Bien que l’intrigue soit intéressante à suivre, certaines incohérences nuisent à sa crédibilité et à son impact.
- Touda est décrite comme quelqu’un qui a passé toute sa vie dans un village rural, sans accès à l’éducation. Cependant, l’actrice, ainsi que ses parents et son amie proche, parlent avec un accent qui reflète clairement un milieu urbain, notamment Casablanca ou Rabat. Cette incohérence est particulièrement frappante dans des scènes comme celle où elle prend un taxi et demande un hôtel – la manière dont elle prononce "hôtel" ne correspond pas à ses supposées origines rurales. Une autre incohérence apparaît dans la scène finale, où le personnage principal lui demande en français : « Quel est votre nom ? » Malgré le fait que son personnage soit censé être sans éducation et illettré, elle comprend et répond, ce qui ne cadre pas avec son histoire.
- Touda a un enfant sourd et communique avec lui en langue des signes. Cependant, le film ne donne aucune explication sur la façon dont elle, une femme non éduquée venant d’un village rural avec peu de ressources, a appris cette compétence.
- Le film introduit de nombreux personnages secondaires, mais la plupart manquent de profondeur ou d’importance. Ils apparaissent brièvement et contribuent peu à l’intrigue.

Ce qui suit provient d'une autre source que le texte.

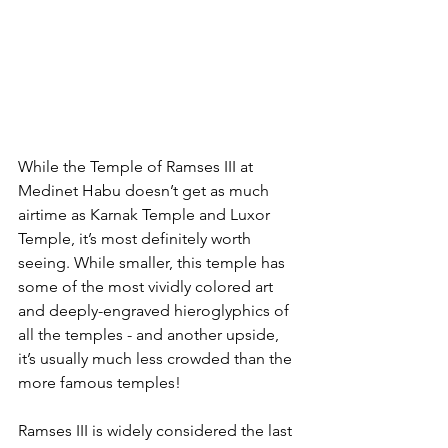
While the Temple of Ramses III at 
Medinet Habu doesn’t get as much 
airtime as Karnak Temple and Luxor 
Temple, it’s most definitely worth 
seeing. While smaller, this temple has 
some of the most vividly colored art 
and deeply-engraved hieroglyphics of 
all the temples - and another upside, 
it’s usually much less crowded than the 
more famous temples!
Ramses III is widely considered the last 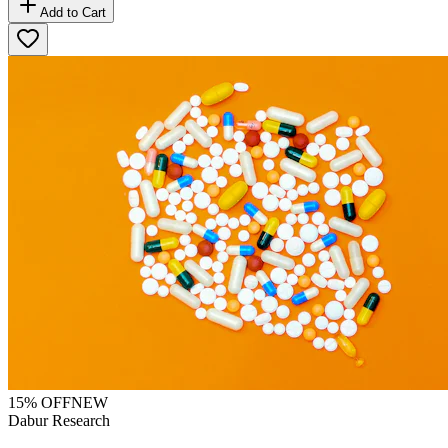
Add to Cart
15
% OFF
NEW
Dabur Research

Cela aurait été plus captivant si nous avions appris davantage sur leurs histoires ou leurs liens avec le parcours de Touda.
- Dans une scène où le groupe de Touda est arrêté par les autorités lors de leur voyage depuis le village, le film montre qu’ils sont arrêtés par la police. Cependant, dans les zones rurales marocaines, ces endroits relèvent de la gendarmerie, et non de la police. Ce détail, bien que mineur, nuit à l’authenticité du film.
- Lors de son arrivée à Casablanca, Touda est montrée errant dans le quartier de Maarif, coiffée avec les cheveux attachés et portant son foulard comme un bandana. Ce look ne correspond pas à ses origines rurales – elle aurait probablement porté une djellaba traditionnelle et un foulard noué modestement autour de la tête.
- Lorsque Touda essaie d’inscrire son enfant dans une école pour sourds à Casablanca, le directeur lui demande de ramener son enfant pour une évaluation, mais ajoute : « Votre enfant sera choqué. » Cette phrase est confuse et peu claire. L’enfant est-il censé être choqué par la modernité de la ville, par l’environnement de l’école ou par autre chose ?
- Touda affirme que son rêve ultime est de chanter de l’Aïta. Cependant, lorsqu’elle se produit à la fête des riches – un moment qui aurait pu mettre en valeur son rêve – elle chante du Chaâbi à la place, un style qu’elle chante tout au long du film, ce qui laisse le public perplexe.
Certaines scènes semblaient inutiles ou déplacées, comme la scène de sexe, par exemple, qui n’apportait rien à l’histoire. De même, la scène où Touda tente de synchroniser son chant avec l’Adhan semblait ajoutée uniquement pour choquer, plutôt que pour servir le récit. Un autre point est que, dans la culture marocaine rurale, il est très peu probable qu’un père soutienne sa fille à devenir cheikha. L’ouverture d’esprit de son père à l’égard de sa carrière semble complètement irréaliste et incohérente avec les normes culturelles. Malgré ces défauts, le film a plusieurs points forts : la cinématographie est magnifique et capture l’essence du Maroc rural et urbain de manière impressionnante. Les performances vocales étaient captivantes, mettant en valeur le talent et l’âme de la musique marocaine traditionnelle. La représentation de la vie nocturne à Casablanca était fidèle, illustrant la richesse et la complexité de la culture de la ville après la tombée de la nuit. En conclusion, je donnerais au film une note de 2.5/5. C’est un film visuellement impressionnant avec du potentiel, mais qui échoue à livrer un récit cohérent et crédible.